-------- Source information --------

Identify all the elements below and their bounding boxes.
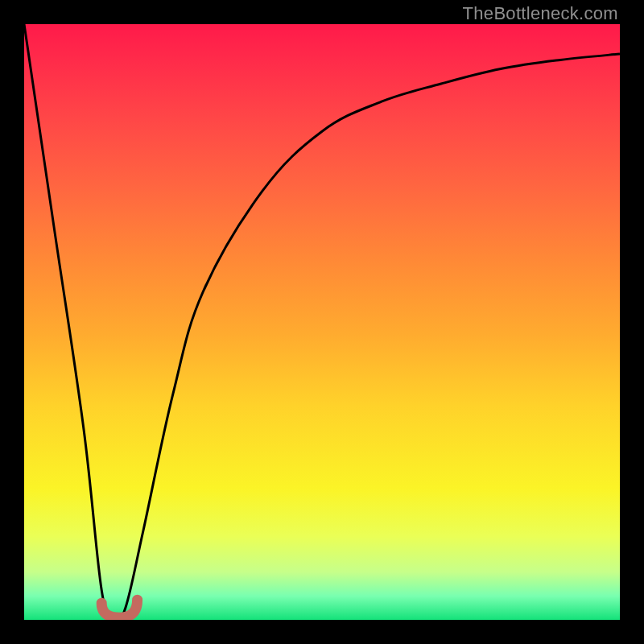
plot-area: [24, 24, 620, 620]
sweet-spot-marker: [101, 600, 137, 617]
bottleneck-curve-line: [24, 24, 620, 620]
bottleneck-curve-svg: [24, 24, 620, 620]
watermark-text: TheBottleneck.com: [463, 3, 618, 24]
chart-frame: TheBottleneck.com: [0, 0, 644, 644]
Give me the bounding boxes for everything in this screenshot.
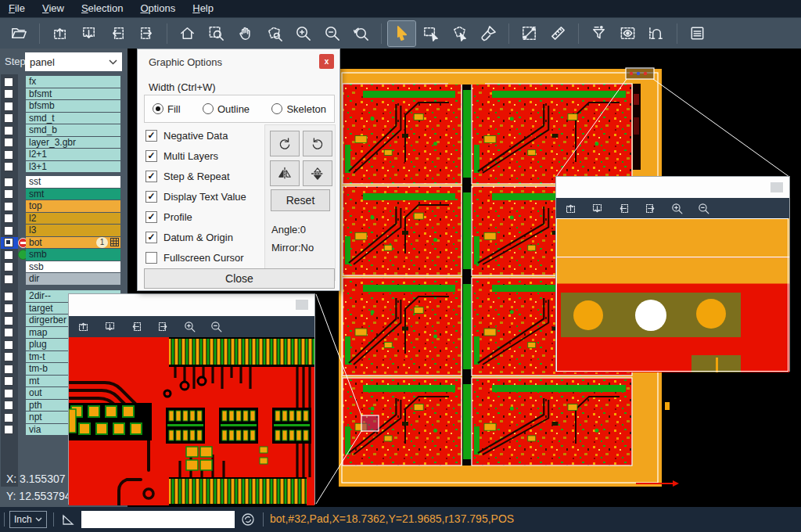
popup-tool-zoom-in[interactable] (183, 320, 196, 333)
tool-pan-down[interactable] (75, 21, 102, 46)
checkbox-row[interactable]: ✓Display Text Value (145, 189, 246, 204)
layer-visibility-checkbox[interactable] (4, 238, 13, 247)
layer-visibility-checkbox[interactable] (4, 214, 13, 223)
close-button[interactable]: Close (144, 268, 335, 289)
unit-select[interactable]: Inch (9, 511, 47, 528)
popup-tool-pan-right[interactable] (156, 320, 170, 333)
layer-row[interactable]: sst (0, 176, 128, 188)
layer-row[interactable]: l3 (0, 225, 128, 236)
tool-ruler[interactable] (544, 21, 572, 46)
refresh-icon[interactable] (241, 512, 255, 527)
layer-row[interactable]: top (0, 200, 128, 212)
snap-angle-icon[interactable] (61, 512, 75, 527)
layer-row[interactable]: l3+1 (0, 161, 128, 173)
menu-options[interactable]: Options (131, 0, 184, 17)
layer-visibility-checkbox[interactable] (4, 275, 13, 284)
popup-tool-zoom-out[interactable] (697, 202, 710, 215)
layer-visibility-checkbox[interactable] (4, 376, 13, 386)
popup-tool-zoom-in[interactable] (670, 202, 684, 215)
tool-zoom-window[interactable] (203, 21, 230, 46)
tool-zoom-in[interactable] (289, 21, 317, 46)
layer-visibility-checkbox[interactable] (4, 262, 13, 271)
layer-visibility-checkbox[interactable] (4, 304, 13, 313)
checkbox-row[interactable]: ✓Step & Repeat (145, 168, 230, 184)
layer-visibility-checkbox[interactable] (4, 178, 13, 187)
tool-pan-right[interactable] (133, 21, 160, 46)
tool-filter[interactable] (585, 21, 612, 46)
mirror-h-button[interactable] (270, 160, 300, 186)
layer-visibility-checkbox[interactable] (4, 250, 13, 260)
menu-view[interactable]: View (34, 0, 73, 17)
layer-row[interactable]: smt (0, 189, 128, 200)
layer-visibility-checkbox[interactable] (4, 226, 13, 235)
step-select[interactable]: panel (25, 52, 122, 71)
popup-tool-pan-down[interactable] (103, 320, 117, 333)
menu-file[interactable]: File (0, 0, 34, 17)
rotate-cw-button[interactable] (270, 131, 300, 156)
popup-tool-pan-left[interactable] (130, 320, 143, 333)
rotate-ccw-button[interactable] (303, 131, 332, 156)
tool-pan-up[interactable] (46, 21, 74, 46)
popup-title-bar[interactable] (69, 294, 314, 316)
layer-visibility-checkbox[interactable] (4, 150, 13, 160)
tool-zoom-previous[interactable] (347, 21, 375, 46)
magnified-pcb-view[interactable] (556, 218, 789, 372)
tool-pan-hand[interactable] (232, 21, 259, 46)
radio-fill[interactable]: Fill (153, 103, 181, 115)
popup-tool-pan-left[interactable] (617, 202, 630, 215)
menu-selection[interactable]: Selection (73, 0, 131, 17)
layer-visibility-checkbox[interactable] (4, 340, 13, 350)
tool-select-cursor[interactable] (388, 21, 415, 46)
popup-tool-pan-up[interactable] (77, 320, 90, 333)
checkbox-row[interactable]: ✓Multi Layers (145, 148, 218, 164)
layer-visibility-checkbox[interactable] (4, 328, 13, 337)
layer-row[interactable]: l2+1 (0, 149, 128, 160)
popup-tool-zoom-out[interactable] (210, 320, 223, 333)
layer-visibility-checkbox[interactable] (4, 389, 13, 398)
command-input[interactable] (81, 511, 235, 528)
layer-visibility-checkbox[interactable] (4, 126, 13, 135)
layer-visibility-checkbox[interactable] (4, 401, 13, 410)
popup-tool-pan-right[interactable] (644, 202, 657, 215)
layer-row[interactable]: dir (0, 273, 128, 285)
dialog-close-button[interactable]: x (319, 54, 334, 69)
layer-visibility-checkbox[interactable] (4, 162, 13, 171)
layer-visibility-checkbox[interactable] (4, 102, 13, 111)
layer-visibility-checkbox[interactable] (4, 89, 13, 99)
layer-row[interactable]: bot1 (0, 237, 128, 249)
layer-row[interactable]: layer_3.gbr (0, 137, 128, 149)
layer-row[interactable]: bfsmt (0, 88, 128, 100)
tool-clean-brush[interactable] (475, 21, 502, 46)
radio-skeleton[interactable]: Skeleton (271, 103, 326, 115)
tool-snap[interactable] (643, 21, 670, 46)
menu-help[interactable]: Help (184, 0, 222, 17)
tool-zoom-polygon[interactable] (260, 21, 288, 46)
layer-visibility-checkbox[interactable] (4, 352, 13, 361)
tool-home[interactable] (174, 21, 201, 46)
tool-open-folder[interactable] (5, 21, 33, 46)
layer-visibility-checkbox[interactable] (4, 425, 13, 434)
layer-row[interactable]: l2 (0, 213, 128, 225)
mirror-v-button[interactable] (303, 160, 332, 186)
layer-visibility-checkbox[interactable] (4, 189, 13, 199)
tool-zoom-out[interactable] (318, 21, 346, 46)
popup-title-bar[interactable] (556, 177, 789, 198)
radio-outline[interactable]: Outline (203, 103, 250, 115)
layer-visibility-checkbox[interactable] (4, 316, 13, 325)
tool-select-rect[interactable] (417, 21, 444, 46)
layer-visibility-checkbox[interactable] (4, 138, 13, 147)
reset-button[interactable]: Reset (271, 189, 330, 211)
magnified-pcb-view[interactable] (69, 337, 314, 505)
tool-select-polygon[interactable] (446, 21, 473, 46)
checkbox-row[interactable]: Fullscreen Cursor (145, 250, 244, 265)
tool-measure-distance[interactable] (515, 21, 543, 46)
layer-row[interactable]: bfsmb (0, 100, 128, 112)
popup-tool-pan-up[interactable] (564, 202, 577, 215)
checkbox-row[interactable]: ✓Negative Data (145, 128, 228, 143)
checkbox-row[interactable]: ✓Datum & Origin (145, 229, 233, 245)
popup-tool-pan-down[interactable] (591, 202, 604, 215)
tool-pan-left[interactable] (104, 21, 131, 46)
layer-visibility-checkbox[interactable] (4, 202, 13, 211)
layer-visibility-checkbox[interactable] (4, 113, 13, 123)
layer-visibility-checkbox[interactable] (4, 365, 13, 374)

--------

## Task statement
Scan the material above for the string "close", returning each line that contains it.

## Exercise solution
close-button[interactable]: Close (144, 268, 335, 289)
dialog-close-button[interactable]: x (319, 54, 334, 69)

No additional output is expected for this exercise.